[TASK DIRECTIONS]: In the listing below, print exactly the lines between the line holding "Q2 古いヴィトンでも買取してもらえますか？" and the line holding "cathédrale mêle styles roman et gothique et", inclusive, and no more.

[GIVEN ENTRIES]:
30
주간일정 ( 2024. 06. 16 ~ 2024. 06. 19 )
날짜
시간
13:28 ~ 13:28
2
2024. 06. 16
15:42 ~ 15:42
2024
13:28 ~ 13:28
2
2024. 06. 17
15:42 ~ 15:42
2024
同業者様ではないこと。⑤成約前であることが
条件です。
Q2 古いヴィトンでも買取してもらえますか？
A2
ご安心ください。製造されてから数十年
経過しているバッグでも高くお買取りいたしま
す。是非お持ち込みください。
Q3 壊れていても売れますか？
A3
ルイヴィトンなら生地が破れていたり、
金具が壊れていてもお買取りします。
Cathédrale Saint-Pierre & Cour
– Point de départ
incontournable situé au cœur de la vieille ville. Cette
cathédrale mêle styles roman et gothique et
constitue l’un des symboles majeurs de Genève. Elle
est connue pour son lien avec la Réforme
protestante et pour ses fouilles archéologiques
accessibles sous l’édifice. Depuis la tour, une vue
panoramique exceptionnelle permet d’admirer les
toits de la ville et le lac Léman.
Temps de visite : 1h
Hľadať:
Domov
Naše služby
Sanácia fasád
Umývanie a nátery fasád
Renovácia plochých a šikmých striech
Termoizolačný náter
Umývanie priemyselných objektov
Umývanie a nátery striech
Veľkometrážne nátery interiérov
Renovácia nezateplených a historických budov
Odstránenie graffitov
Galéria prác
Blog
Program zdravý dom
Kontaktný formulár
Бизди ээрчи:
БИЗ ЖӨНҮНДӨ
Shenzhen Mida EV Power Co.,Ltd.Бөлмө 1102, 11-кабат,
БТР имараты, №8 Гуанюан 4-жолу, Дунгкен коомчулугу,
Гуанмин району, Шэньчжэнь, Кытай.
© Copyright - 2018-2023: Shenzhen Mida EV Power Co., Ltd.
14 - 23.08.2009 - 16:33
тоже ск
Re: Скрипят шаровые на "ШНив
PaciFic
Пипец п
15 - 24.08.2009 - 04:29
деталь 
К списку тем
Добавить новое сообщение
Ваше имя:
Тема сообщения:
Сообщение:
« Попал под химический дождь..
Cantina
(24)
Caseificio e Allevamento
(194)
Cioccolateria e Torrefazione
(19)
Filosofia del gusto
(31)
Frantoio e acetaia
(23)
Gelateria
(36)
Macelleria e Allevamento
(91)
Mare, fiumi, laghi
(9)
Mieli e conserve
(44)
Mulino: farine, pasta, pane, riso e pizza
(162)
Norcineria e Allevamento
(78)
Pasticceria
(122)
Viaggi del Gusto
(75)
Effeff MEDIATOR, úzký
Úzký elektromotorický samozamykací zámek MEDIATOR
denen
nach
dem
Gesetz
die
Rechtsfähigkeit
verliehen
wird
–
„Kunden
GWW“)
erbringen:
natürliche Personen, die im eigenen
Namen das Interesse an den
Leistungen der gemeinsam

[RESULT FOR THIS TASK]:
Q2 古いヴィトンでも買取してもらえますか？
A2
ご安心ください。製造されてから数十年
経過しているバッグでも高くお買取りいたしま
す。是非お持ち込みください。
Q3 壊れていても売れますか？
A3
ルイヴィトンなら生地が破れていたり、
金具が壊れていてもお買取りします。
Cathédrale Saint-Pierre & Cour
– Point de départ
incontournable situé au cœur de la vieille ville. Cette
cathédrale mêle styles roman et gothique et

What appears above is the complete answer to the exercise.